The Girl Before by JP Delaney | Book Review

Renting isn't cheap these days and it's even worse when you don't want to compromise on location. What if you didn't have to? What if you just had to fill out a lengthy application form and agree to live by a very specific set of rules?

The Girl Before has left me uncertain. I'm going to try and explain that, but having pondered it for some time I'm still not exactly sure how I feel about it.

The books is split into short chapters from one of two points of view, Emma, the previous tenant and Jane, the new tenant. This works well although took me slightly longer to get used to, not because of the characters or the story line, but because of the writing itself.

Something I noticed fairly quickly was that there are whole sections of this book where speech is basically ignored. It'll appear as you would expect it to in the writing but there are no speech marks to highlight it. At the time of reading it was horrendously annoying, having just flicked through a few pages while writing this I have noticed that all the speech marks are used in Jane's chapters and not in Emma's. I can only assume that it's meant to reflect the two different characters and their personalities, but frustrating is the only way to describe it. I constantly noticed it as I read but made no link to any reason for it until this very minute. If it is a device, I can't say it was very successful, honestly it felt more like a massive error had been made in editing.

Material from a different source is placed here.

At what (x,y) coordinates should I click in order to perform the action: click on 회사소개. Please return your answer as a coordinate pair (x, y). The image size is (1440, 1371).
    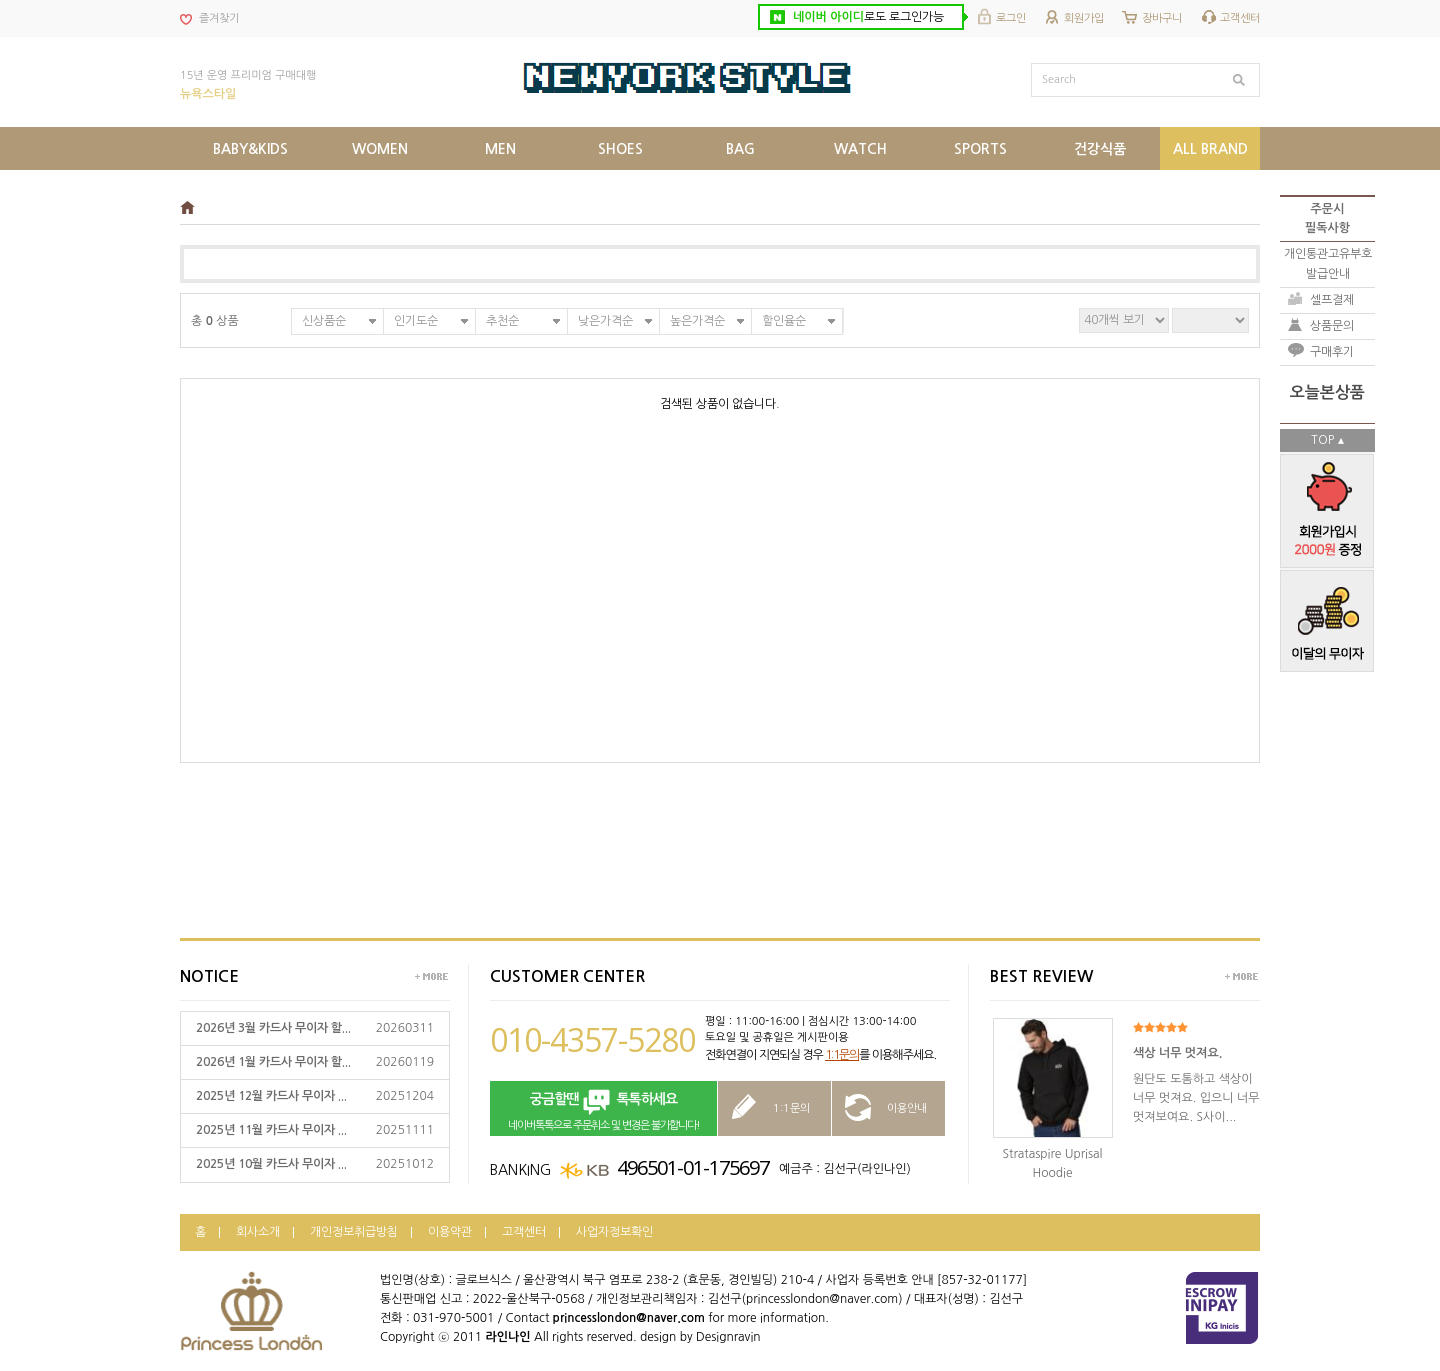
    Looking at the image, I should click on (258, 1232).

That aside, the author has created some very engaging characters. You pick up enough about them as you progress through the book to pick up things of the upcoming story and that always entices you to read on. The book also has a lot of unsettling male characters in it. The women in comparison seem relatively normal. This could be another way to get you on board with the two leads of the book and make you protective of them. But again, that's not something I noticed until after I'd finished the book.

What is there to say about that ending? Unexpected? Overkill?

I enjoy a twist and turn as much as the next person but this book throws them at you. Kudos to the author again for crafting the story well, I did not guess all the twists that it ended up taking. Some were necessary but others seemed to just be there to have a conclusion to every piece of the story. An effort which didn't entirely feel pleasing.

It was an entertaining read, and at just over 400 pages it's easy to whizz through in a day. There's a preview at the end for Believe Me. Reading it just now I'm drawing parallels between how chapters are designed to match their character, I don't think it's for me as a style but the story itself is mildly intriguing. Hopefully it showcases some more well developed characters.